# eating propolis



## Guest (Feb 8, 2003)

can propolis be eaten straight out of the hive? What is its taste and texture? Is it better to chew or just swallow? Thanks!!


----------



## Michael Bush (Aug 2, 2002)

I have not tried eating it out of the hive, I have taken it in capsules. I have chewed some before. The taste depends on where they are gathering it. It could be anything from pine/turpentine kind of taste to other things. Sometimes it's pretty bitter.


----------



## Hook (Jun 2, 2002)

I don't think I would want to eat it either. My understanding of it, is it is basically tree sap that they gather, for sealing purposes. I think a steak would taste alot better!

------------------
Dale Richards
Dal-Col Apiaries
Drums, PA


----------



## hrogers (Dec 16, 2000)

Howdy Raw --

Here in southwest Arkansas the resin from
SweetGum is used for propolis almost exclusively. We used it as chewing gum a lot
of years ago (when the penny for a pack of gum was not available). It has a pleasant taste, but must be at the right consistancy
or it will stick to the teeth.

Doc


----------



## dickm (May 19, 2002)

I have an article that states that propolis makes a mouthwash that will kill the germs that cause tooth decay. It has antibiotic properties in the hive as well. Thanks, trees.


----------



## Clayton (Dec 8, 2000)

There are two types of propolis in hives. There is the hard resin and the soft glue like resin. For taking internally you should try to get the the hard resin. You scrap what you need for family or personal use. Then hand pick and clean it. Place it in small electric food processor like one would use to grind spices. This can then be placed in capsules or one can make a tincture by placing in alcohol. So to answer your question yes you can eat it out of the hive. It is rather bitter so I'd just swallow. Better off to place in capsules.

Clay


----------



## Guest (Feb 9, 2003)

Eating Propolis? Being from Europeen Backround I can tell you the best way to take propolis. Propolis is solubule in alcohol. However the only alcohol I know of for Human consumption is Polish Spiritus 196 proof.You take 6 heaping tablespoons of propolis and add to 1 liter of spiritus. shke bottle 2 times a day keeping it in dark place. At the end of seven days pour off the clear liquad into a dark bottle. take appx 15 to 20 drops into a small shot glass and fill with water. It will turn to what looks like milk. Drink and enjoy once in morning before breaffast and again before supper. Great for stomach ulcers kidney stones gall stones and any intestinal disorders. Been using for years. 65 years old and healthy.


----------



## rainesridgefarm (Sep 4, 2001)

DO NOT USE RUBBING ALCOHOL. YOU WILL GO BLIND AND MAY DIE. ONLY USE EVERCLEAR GRAIN ALCOHOL OR 151 RUM. UNLESS THE ALCOHOL CONTENT IS HIGH ENOUGH IT WILL NOT DISOLVE THE PROPOLIS. ALSO DO NOT HEAT THIS OR USE IT NEAR A FLAME. IF YOU SMOKE STAY CLEAR WHEN USING.


----------



## Robert Brenchley (Apr 23, 2000)

I dissolve the propolis in vodka. It takes a while, and the taste is best left unmentioned, but its a superb treatment for mouth ulcers. Rubbing alcohol would be all right for external use, but vodka-based tincture can be used for either, so what's the point? The stuff's seriously dangerous if youy drink it.

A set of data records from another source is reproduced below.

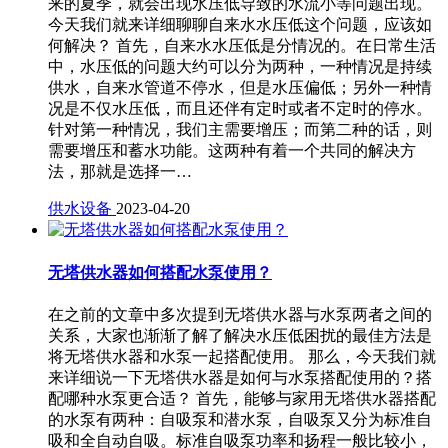
来的夏季，就会出现水压低导致的水流小等问题出现。
今天我们就来详细聊聊自来水水压低这个问题，应该如
何解决？ 首先，自来水水压低是分情况的。在日常生活
中，水压低的问题大约可以分为两种，一种情况是持续
供水，自来水管道不停水，但是水压偏低；另外一种情
况是不仅水压低，而且还伴有定时或者不定时的停水。
针对第一种情况，我们主需要增压；而第二种的话，则
需要增压和蓄水功能。这两种有着一个共同的解决方
法，那就是选择一…
供水设备
2023-04-20
无塔供水器如何搭配水泵使用？
在之前的文章中多次提到无塔供水器与水泵两者之间的
关系，大家也渐渐了解了解决水压低困扰的最佳方法是
将无塔供水器和水泵一起搭配使用。 那么，今天我们就
来详细说一下无塔供水器是如何与水泵搭配使用的？搭
配哪种水泵更合适？ 首先，能够与家用无塔供水器搭配
的水泵有两种：自吸泵和潜水泵，自吸泵又分为标准自
吸和全自动自吸。标准自吸泵功率和扬程一般比较小，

I forgot - you need to keep it in the dark.

[This message has been edited by Robert Brenchley (edited February 09, 2003).]


----------



## Jorge (Sep 24, 2002)

I cannot remember the name it was sold under and it was not easy to find, but years ago I bought in a large West Hardford (CT)liquor store a bottle of 180 proof (perhaps even 200 proof) grain alcohol I used to make all kinds of delicious berry drinks. Basically, you fill a jar with the berries you like and then pour to cover them with the stuff (+ sugar if you like things really sweet). My father once showed me an even more delicius drink: fill a jar with cherries (the sour ones are the best) and the fill in the spaces with plain granulated sugar (the same we use to make the syrups for the bees ... this is to keep this post api-related







. Cover with cloth (do not seal with a tight lid unless you want the jar to explode and live a colosal mess. After a few weeks you have the best (sweet) drink you ever had. Anyway, back to propolis, this alcohol has very little taste and is about double strength of that of vodka and would be ideal for disolving propolis.

Jorge


----------



## BULLSEYE BILL (Oct 2, 2002)

>drink: fill a jar with cherries (the sour ones are the best) and the fill in the spaces with plain granulated sugar (the same we use to make the syrups for the bees ... this is to keep this post api-related . Cover with cloth (do not seal with a tight lid unless you want the jar to explode and live a colosal mess. After a few weeks you have the best (sweet) drink you ever had.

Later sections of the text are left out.